I have been studying crows (both American and Fish) in the Ithaca area since the summer of 1988, and marking birds since 1989 (color bands only in '89). Before that I spent two years in Tampa, Florida casually studying Fish Crows while I finished my Ph.D. dissertation on Florida Scrub-Jays. I am trying to gather data on social behavior and reproductive biology on both these poorly-studied species. Originally I wanted to understand why American Crows have a complex system of helpers and Fish Crows do not. In order to begin to answer that question I had to have data on life history parameters such as reproductive success, survival, movements and associations. Little information was available in the technical literature, and what was there appeared conflicting. In order to gather such data I needed to have some way to know individual crows as individuals, hence the tags and bands. In the process of gathering those data I have become interested in a number of other aspects of their lives. Because the birds are so long-lived and delay breeding for up to 5 or 6 years (so far), only now am I getting sufficient sample sizes to be able to say anything about attainment of breeding success and dispersal.

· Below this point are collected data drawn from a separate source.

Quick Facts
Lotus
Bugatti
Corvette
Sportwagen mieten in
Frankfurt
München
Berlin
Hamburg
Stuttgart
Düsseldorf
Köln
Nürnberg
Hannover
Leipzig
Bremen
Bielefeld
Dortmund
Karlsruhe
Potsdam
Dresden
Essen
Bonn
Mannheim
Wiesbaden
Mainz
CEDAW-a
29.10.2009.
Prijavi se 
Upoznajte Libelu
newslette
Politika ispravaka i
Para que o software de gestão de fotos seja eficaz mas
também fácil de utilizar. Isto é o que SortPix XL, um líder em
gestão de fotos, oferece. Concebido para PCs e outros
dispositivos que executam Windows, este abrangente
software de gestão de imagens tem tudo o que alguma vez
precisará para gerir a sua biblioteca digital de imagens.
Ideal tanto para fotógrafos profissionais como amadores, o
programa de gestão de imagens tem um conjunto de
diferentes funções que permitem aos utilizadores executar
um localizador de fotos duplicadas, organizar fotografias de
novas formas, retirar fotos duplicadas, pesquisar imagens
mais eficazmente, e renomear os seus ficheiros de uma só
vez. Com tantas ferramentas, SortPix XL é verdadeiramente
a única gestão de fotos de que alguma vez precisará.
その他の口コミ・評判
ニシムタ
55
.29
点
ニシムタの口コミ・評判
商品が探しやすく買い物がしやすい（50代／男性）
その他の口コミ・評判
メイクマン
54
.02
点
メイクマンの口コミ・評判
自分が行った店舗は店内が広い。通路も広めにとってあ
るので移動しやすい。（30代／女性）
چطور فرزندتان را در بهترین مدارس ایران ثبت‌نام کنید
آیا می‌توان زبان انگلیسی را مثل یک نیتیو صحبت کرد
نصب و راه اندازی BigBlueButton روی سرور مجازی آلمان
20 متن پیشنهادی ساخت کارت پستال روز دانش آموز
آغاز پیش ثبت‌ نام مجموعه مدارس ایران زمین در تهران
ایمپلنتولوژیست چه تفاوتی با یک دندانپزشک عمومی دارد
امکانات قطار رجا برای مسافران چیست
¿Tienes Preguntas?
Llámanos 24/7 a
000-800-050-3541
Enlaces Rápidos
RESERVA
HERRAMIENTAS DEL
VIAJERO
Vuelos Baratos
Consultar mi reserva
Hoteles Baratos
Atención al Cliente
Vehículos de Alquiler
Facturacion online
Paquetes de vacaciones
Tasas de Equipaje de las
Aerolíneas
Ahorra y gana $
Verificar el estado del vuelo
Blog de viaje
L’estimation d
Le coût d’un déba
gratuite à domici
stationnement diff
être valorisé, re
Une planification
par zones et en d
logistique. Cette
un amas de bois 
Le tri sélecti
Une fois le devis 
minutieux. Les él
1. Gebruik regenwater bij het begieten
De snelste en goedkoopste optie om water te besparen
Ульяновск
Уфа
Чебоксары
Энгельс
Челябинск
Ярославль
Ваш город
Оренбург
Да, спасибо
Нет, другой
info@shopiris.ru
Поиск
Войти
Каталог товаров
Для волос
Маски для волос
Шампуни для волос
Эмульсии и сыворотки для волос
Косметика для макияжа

The main objectives of the study have been to obtain data on:

For brief answers to these questions, see my project summary to the US Dept. of Agriculture. See also my list of publications and list of presented papers, and my Crow FAQ page. Also check out the article about my work published in the Spring 1998 issue of The Living Bird <>, or the one published in the 18 May 1999 issue of The Christian Science Monitor <>.

Currently I am interested in studying the behavioral strategies that individual crows use to obtain breeding status, and exploring the depths of the intricate social bonds that crows maintain. (Every year I find new complexitites. If I had stopped the study five years ago I could have said I understood what was going on, but I'm not so sure anymore.) For a somewhat dated overview of family lives, see my 1996 publication in Cornell Plantations 51 (1): 1-4.

Other projects I am working on include collaborating on a study of sibling-sibling interactions as significant factors affecting social skills and eventual survival and reproductive success, causes of congenital bone disease in nestlings, and the causes and consequences of brood reduction.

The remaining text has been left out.